[Data]
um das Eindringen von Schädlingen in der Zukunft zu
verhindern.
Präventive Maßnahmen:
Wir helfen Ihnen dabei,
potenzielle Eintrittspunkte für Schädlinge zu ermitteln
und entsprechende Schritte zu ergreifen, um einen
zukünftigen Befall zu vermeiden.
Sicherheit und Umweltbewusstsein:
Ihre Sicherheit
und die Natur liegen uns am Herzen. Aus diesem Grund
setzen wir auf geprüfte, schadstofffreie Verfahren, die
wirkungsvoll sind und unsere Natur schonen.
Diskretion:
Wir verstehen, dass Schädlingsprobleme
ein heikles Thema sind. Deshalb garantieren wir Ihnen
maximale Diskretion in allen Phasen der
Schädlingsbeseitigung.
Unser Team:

...

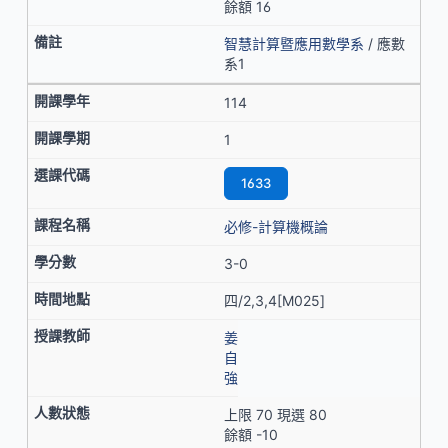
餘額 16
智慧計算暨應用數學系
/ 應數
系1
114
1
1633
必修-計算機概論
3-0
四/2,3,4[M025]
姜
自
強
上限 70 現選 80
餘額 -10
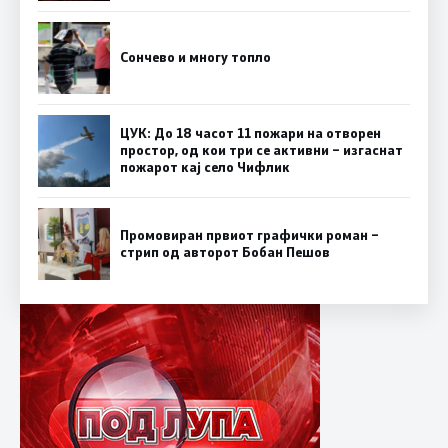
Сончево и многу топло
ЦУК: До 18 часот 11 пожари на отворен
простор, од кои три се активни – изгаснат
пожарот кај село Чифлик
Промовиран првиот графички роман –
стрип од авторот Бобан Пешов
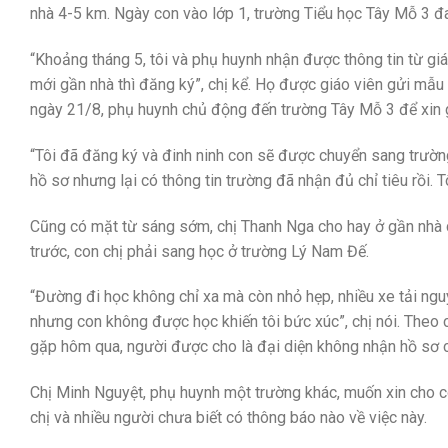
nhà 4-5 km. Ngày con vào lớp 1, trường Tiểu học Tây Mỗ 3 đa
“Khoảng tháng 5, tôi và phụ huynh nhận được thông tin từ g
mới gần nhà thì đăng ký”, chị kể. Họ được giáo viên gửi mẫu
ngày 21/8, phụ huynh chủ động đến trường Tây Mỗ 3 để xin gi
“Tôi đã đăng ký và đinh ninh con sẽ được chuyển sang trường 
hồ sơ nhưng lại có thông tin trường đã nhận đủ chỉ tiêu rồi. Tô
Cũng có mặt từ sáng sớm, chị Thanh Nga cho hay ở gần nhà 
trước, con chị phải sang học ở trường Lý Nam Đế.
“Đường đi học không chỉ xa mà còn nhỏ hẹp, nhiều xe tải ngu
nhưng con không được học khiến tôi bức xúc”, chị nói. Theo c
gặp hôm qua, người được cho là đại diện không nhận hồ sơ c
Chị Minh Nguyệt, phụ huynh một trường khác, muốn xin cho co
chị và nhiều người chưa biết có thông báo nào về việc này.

[Your task] Within the entries above, the lines from the one containing "пожарот кај село Чифлик" through the one containing "chị và nhiều" are to be transcribed exactly, ends included, pictures excluded.

[Answer box]
пожарот кај село Чифлик
Промовиран првиот графички роман –
стрип од авторот Бобан Пешов
nhà 4-5 km. Ngày con vào lớp 1, trường Tiểu học Tây Mỗ 3 đa
“Khoảng tháng 5, tôi và phụ huynh nhận được thông tin từ g
mới gần nhà thì đăng ký”, chị kể. Họ được giáo viên gửi mẫu
ngày 21/8, phụ huynh chủ động đến trường Tây Mỗ 3 để xin gi
“Tôi đã đăng ký và đinh ninh con sẽ được chuyển sang trường 
hồ sơ nhưng lại có thông tin trường đã nhận đủ chỉ tiêu rồi. Tô
Cũng có mặt từ sáng sớm, chị Thanh Nga cho hay ở gần nhà 
trước, con chị phải sang học ở trường Lý Nam Đế.
“Đường đi học không chỉ xa mà còn nhỏ hẹp, nhiều xe tải ngu
nhưng con không được học khiến tôi bức xúc”, chị nói. Theo c
gặp hôm qua, người được cho là đại diện không nhận hồ sơ c
Chị Minh Nguyệt, phụ huynh một trường khác, muốn xin cho co
chị và nhiều người chưa biết có thông báo nào về việc này.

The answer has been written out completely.